## Page-level text extractions
----

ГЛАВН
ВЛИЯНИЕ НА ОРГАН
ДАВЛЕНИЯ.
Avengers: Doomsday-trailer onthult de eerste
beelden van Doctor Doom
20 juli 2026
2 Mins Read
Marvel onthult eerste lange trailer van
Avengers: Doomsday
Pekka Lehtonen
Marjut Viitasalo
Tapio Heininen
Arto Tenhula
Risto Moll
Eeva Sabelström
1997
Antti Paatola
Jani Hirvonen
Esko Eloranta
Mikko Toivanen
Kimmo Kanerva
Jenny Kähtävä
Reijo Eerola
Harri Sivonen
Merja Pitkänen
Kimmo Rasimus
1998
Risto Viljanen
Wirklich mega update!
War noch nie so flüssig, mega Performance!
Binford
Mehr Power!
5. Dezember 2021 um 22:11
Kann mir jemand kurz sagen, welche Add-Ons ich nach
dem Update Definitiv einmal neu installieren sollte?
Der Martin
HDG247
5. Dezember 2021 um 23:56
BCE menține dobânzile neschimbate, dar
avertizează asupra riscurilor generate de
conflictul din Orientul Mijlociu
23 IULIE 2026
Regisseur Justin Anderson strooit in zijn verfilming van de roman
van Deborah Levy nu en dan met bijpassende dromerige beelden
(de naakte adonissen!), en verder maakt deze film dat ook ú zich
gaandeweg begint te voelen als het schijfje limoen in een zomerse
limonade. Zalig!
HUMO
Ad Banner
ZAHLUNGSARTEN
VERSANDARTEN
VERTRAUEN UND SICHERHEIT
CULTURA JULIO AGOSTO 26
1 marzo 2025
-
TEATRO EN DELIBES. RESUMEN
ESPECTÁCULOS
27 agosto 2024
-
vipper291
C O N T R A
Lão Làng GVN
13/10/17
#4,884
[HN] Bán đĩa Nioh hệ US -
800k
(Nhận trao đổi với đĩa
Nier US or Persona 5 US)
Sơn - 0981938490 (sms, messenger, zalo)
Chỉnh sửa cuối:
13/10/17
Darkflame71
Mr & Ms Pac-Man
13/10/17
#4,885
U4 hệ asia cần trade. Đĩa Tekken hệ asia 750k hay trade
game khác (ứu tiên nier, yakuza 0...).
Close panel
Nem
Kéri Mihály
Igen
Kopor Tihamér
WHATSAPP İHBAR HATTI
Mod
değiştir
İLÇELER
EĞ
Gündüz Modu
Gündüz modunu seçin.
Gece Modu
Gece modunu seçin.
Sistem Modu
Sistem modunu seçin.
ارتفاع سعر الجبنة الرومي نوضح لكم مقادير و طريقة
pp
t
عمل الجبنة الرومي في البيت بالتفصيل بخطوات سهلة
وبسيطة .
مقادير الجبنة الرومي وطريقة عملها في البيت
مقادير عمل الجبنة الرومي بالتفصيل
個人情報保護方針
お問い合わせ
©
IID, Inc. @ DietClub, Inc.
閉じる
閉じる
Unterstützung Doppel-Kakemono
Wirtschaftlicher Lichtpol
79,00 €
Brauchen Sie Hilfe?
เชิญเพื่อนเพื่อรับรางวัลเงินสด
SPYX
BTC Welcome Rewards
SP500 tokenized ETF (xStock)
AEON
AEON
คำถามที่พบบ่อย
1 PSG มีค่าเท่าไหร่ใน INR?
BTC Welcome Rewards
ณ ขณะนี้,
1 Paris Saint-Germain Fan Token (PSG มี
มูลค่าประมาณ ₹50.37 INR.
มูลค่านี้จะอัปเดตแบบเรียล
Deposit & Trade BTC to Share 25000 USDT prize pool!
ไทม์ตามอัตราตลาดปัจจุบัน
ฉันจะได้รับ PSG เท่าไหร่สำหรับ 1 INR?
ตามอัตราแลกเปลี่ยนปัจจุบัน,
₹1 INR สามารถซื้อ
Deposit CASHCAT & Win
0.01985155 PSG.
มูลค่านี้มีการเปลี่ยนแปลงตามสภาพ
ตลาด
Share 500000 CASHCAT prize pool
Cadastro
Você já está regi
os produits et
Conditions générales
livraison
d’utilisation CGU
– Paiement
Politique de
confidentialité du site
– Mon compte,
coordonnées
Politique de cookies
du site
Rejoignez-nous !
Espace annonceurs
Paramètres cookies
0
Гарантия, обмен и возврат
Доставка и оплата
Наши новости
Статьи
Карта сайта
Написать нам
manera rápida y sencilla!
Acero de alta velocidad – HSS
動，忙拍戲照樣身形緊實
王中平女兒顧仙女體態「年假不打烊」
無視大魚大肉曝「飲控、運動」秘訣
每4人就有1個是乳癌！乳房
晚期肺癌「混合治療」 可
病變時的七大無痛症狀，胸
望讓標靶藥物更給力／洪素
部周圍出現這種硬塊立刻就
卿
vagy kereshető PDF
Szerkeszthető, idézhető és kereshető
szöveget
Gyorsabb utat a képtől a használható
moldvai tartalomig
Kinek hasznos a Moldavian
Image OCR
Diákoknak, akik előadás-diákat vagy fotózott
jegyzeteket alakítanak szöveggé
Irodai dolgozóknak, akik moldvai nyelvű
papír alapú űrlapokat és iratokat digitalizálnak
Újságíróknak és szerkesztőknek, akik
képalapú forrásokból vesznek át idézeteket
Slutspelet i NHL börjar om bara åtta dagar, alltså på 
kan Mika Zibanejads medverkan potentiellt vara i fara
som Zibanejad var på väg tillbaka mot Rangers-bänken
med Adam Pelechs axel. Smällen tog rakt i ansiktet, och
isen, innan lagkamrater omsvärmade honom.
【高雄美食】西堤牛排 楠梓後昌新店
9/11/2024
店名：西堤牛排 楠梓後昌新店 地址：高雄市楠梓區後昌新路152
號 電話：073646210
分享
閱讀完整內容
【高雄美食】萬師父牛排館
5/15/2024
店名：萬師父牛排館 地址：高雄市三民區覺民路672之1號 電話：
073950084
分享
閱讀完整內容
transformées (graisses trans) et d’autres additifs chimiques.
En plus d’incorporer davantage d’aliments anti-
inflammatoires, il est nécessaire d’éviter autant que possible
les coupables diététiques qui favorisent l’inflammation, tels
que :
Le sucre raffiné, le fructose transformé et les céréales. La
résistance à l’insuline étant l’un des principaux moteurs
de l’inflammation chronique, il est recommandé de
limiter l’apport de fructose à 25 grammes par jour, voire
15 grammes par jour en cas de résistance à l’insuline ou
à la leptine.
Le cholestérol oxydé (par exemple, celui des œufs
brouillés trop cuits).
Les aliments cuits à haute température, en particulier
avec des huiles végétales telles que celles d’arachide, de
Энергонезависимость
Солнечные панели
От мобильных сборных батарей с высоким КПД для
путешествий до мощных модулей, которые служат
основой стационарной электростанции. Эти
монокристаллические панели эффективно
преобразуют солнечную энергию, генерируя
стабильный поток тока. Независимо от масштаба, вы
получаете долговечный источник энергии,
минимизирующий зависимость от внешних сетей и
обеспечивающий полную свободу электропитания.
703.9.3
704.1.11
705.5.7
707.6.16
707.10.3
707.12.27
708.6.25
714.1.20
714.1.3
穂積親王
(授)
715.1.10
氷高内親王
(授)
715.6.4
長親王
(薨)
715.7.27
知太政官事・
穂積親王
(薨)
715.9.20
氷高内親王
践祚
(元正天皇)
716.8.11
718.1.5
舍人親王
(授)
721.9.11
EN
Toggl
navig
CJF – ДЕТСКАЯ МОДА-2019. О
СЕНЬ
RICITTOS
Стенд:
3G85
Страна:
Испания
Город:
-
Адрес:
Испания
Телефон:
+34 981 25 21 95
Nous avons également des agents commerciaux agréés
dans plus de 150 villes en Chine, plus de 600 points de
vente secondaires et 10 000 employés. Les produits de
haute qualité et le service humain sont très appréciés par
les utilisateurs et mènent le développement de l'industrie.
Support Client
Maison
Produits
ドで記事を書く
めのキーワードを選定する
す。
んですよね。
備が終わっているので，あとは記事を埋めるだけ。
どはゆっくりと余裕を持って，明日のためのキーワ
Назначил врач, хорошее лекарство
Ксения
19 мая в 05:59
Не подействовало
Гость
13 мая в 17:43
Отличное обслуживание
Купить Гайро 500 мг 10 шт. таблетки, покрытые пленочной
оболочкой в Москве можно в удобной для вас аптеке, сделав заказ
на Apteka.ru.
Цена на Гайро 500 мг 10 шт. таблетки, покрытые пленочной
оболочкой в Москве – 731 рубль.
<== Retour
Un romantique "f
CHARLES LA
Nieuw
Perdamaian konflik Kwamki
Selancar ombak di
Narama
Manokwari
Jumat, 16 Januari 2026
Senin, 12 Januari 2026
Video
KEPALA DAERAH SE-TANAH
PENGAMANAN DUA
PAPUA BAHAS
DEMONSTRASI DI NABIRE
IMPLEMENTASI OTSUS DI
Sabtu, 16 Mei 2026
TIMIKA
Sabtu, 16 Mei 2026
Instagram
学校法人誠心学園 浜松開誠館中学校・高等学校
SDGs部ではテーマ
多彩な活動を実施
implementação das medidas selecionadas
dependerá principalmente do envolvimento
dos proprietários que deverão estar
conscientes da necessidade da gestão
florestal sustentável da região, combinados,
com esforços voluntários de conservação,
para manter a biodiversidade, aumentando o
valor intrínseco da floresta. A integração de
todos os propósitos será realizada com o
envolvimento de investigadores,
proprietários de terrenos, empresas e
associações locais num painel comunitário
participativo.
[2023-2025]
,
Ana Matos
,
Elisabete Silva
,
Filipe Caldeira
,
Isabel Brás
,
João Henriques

----

Nothing beyond the line containing "game khác (ứu tiên nier, yakuza 0...)." is to be output; the lines above, from the first one onward to that line, are to be transcribed exactly.

ГЛАВН
ВЛИЯНИЕ НА ОРГАН
ДАВЛЕНИЯ.
Avengers: Doomsday-trailer onthult de eerste
beelden van Doctor Doom
20 juli 2026
2 Mins Read
Marvel onthult eerste lange trailer van
Avengers: Doomsday
Pekka Lehtonen
Marjut Viitasalo
Tapio Heininen
Arto Tenhula
Risto Moll
Eeva Sabelström
1997
Antti Paatola
Jani Hirvonen
Esko Eloranta
Mikko Toivanen
Kimmo Kanerva
Jenny Kähtävä
Reijo Eerola
Harri Sivonen
Merja Pitkänen
Kimmo Rasimus
1998
Risto Viljanen
Wirklich mega update!
War noch nie so flüssig, mega Performance!
Binford
Mehr Power!
5. Dezember 2021 um 22:11
Kann mir jemand kurz sagen, welche Add-Ons ich nach
dem Update Definitiv einmal neu installieren sollte?
Der Martin
HDG247
5. Dezember 2021 um 23:56
BCE menține dobânzile neschimbate, dar
avertizează asupra riscurilor generate de
conflictul din Orientul Mijlociu
23 IULIE 2026
Regisseur Justin Anderson strooit in zijn verfilming van de roman
van Deborah Levy nu en dan met bijpassende dromerige beelden
(de naakte adonissen!), en verder maakt deze film dat ook ú zich
gaandeweg begint te voelen als het schijfje limoen in een zomerse
limonade. Zalig!
HUMO
Ad Banner
ZAHLUNGSARTEN
VERSANDARTEN
VERTRAUEN UND SICHERHEIT
CULTURA JULIO AGOSTO 26
1 marzo 2025
-
TEATRO EN DELIBES. RESUMEN
ESPECTÁCULOS
27 agosto 2024
-
vipper291
C O N T R A
Lão Làng GVN
13/10/17
#4,884
[HN] Bán đĩa Nioh hệ US -
800k
(Nhận trao đổi với đĩa
Nier US or Persona 5 US)
Sơn - 0981938490 (sms, messenger, zalo)
Chỉnh sửa cuối:
13/10/17
Darkflame71
Mr & Ms Pac-Man
13/10/17
#4,885
U4 hệ asia cần trade. Đĩa Tekken hệ asia 750k hay trade
game khác (ứu tiên nier, yakuza 0...).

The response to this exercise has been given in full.